AI-translation and I’ve added some line breaks for my own comments. The first part is not included because it pertained to something else.
So to my appearance in the ME debate on Dagsnytt 18. I am the first to admit that I made a rather pitiful figure here. But it was not so much about what I said. It was about me being cowardly and unclear.
Apparently, the accused gets to decide what was problematic and not.
Grasmo writes: “Eia presented unscientific myths and prejudices about ME as facts, for example that the disease is only in the patients’ heads.” I should have said instead that ME is a disease that cannot be understood only biologically or biomedically.
If you should have said something else, it was about what you said. And we don’t know that it cannot be understood only biomedically.
I should have added that a reductionist biomedical understanding of ME can be directly harmful in that it deprives patients and relatives of hope for recovery and weakens trust in the healthcare system.
As opposed to the reductionist psychosomatic understanding?

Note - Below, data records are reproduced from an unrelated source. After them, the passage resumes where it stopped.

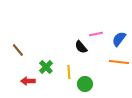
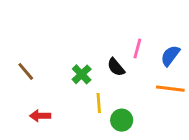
pink line: (96, 34) -> (137, 49), turned -64
green cross: (46, 67) -> (82, 74), moved

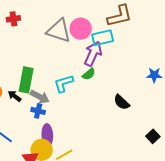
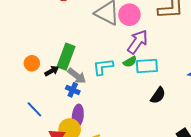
cyan rectangle: (103, 38) -> (147, 66), moved
black arrow: (15, 96) -> (52, 71), turned 104
black semicircle: (122, 102) -> (158, 95), turned -108

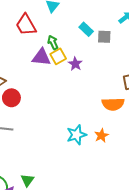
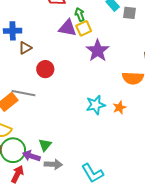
purple star: (75, 64) -> (98, 51), moved, size x1.6
red circle: (11, 98) -> (45, 69), moved

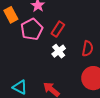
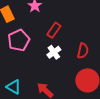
pink pentagon: (32, 29) -> (19, 40), moved

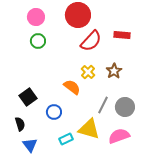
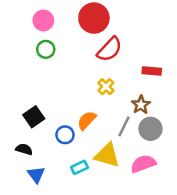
red rectangle: (122, 35) -> (152, 71), moved
brown star: (114, 71) -> (141, 105), moved
orange semicircle: (72, 87) -> (87, 120), moved, turned -84
black semicircle: (20, 124) -> (24, 149), turned -56

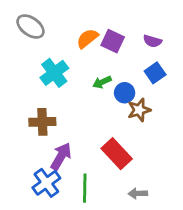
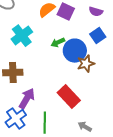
blue circle: (125, 93) -> (75, 51), size x1.5
gray arrow: (138, 193) -> (85, 127), turned 32

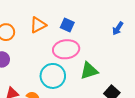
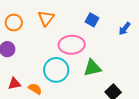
orange triangle: (38, 25) -> (46, 18), turned -30
blue square: (67, 25) -> (92, 20), moved

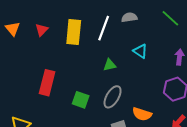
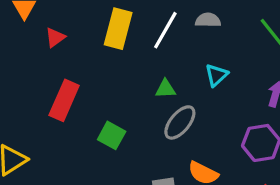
red triangle: (42, 30) -> (55, 37), moved
cyan triangle: (140, 51) -> (216, 75), turned 35
gray ellipse: (113, 97) -> (180, 122), moved

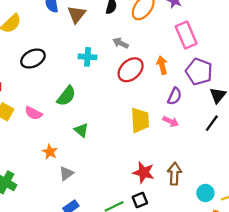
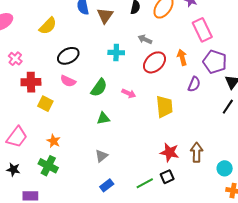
pink semicircle: (33, 113) -> (68, 81), moved
pink arrow: (171, 121) -> (129, 93), moved
green triangle: (81, 130) -> (103, 118), moved, turned -48
orange star: (50, 152) -> (54, 141), moved

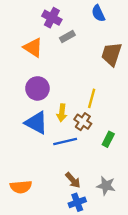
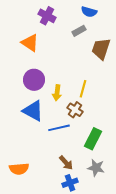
blue semicircle: (98, 13) -> (89, 12), turned -49
gray rectangle: (67, 36) -> (79, 31), moved
yellow arrow: (62, 113) -> (57, 93), moved
green rectangle: (108, 139) -> (93, 139), moved, size x1.5

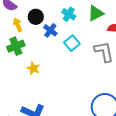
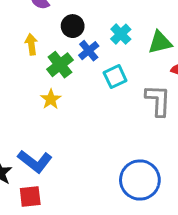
yellow arrow: (18, 25) -> (31, 44), moved
green cross: (16, 46) -> (60, 65), moved, turned -30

This was very recently discussed
here.
The understanding of ME and other long-term fatigue states as biopsychosocial conditions is not "unscientific myths and prejudices", as Grasmo claims, but is consistent with the national expertise service for CFS/ME, and with the Oslo Chronic Fatigue Network, which consists of approximately 100 researchers and clinicians (about half from Norway).
The national expertice service (NKT) is staffed by Wyller’s former students and they are acitvely working to eradicate the ME/CFS diagnosis. We all know OCFN.
This argument also shows a strange logical flaw in his reasoning, as he seems to think that something becomes scientifically valid if a scientist agrees with it. That’s obviously not true, it only become valid based on its own merit. This kind of thinking should exclude him as a candidate, regardless of his opinions.
This research community affiliated with UiO is the only one in Norway that is actively investigating treatment options for this patient group, which currently lacks effective solutions. They represent the only real and scientifically based hope for those who suffer.
This is a blatant lie, we’ve got e.g. Fluge, Mella and Tronstad, in addition to the ME Association (FUNCAP and their research fund)
As it is controversial to talk about this research out loud, due to strong reactions from activists (a report from the Science Media Centre mentions CFS/ME explicitly), it is important that the leadership at UiO supports the researchers working on this disorder.
Lies, lies and more lies.
I think my advantage is that I can tolerate being afraid (even though it didn't seem that way on Dagsnytt 18), and that I want and am able to convey research-based knowledge to a large audience.
I think it’s reasonable to assume that he implies that he’s afraid due to activists.
This should of course be done in a way that does not stigmatize those I speak about. I certainly have a lot to learn here. And it is precisely criticism, like from Tyra Grasmo, that allows me to improve.
If you twist the criticism to fit your own worldview, you’re not going to learn anything. In fact, all you’ve done is to double down on your lies.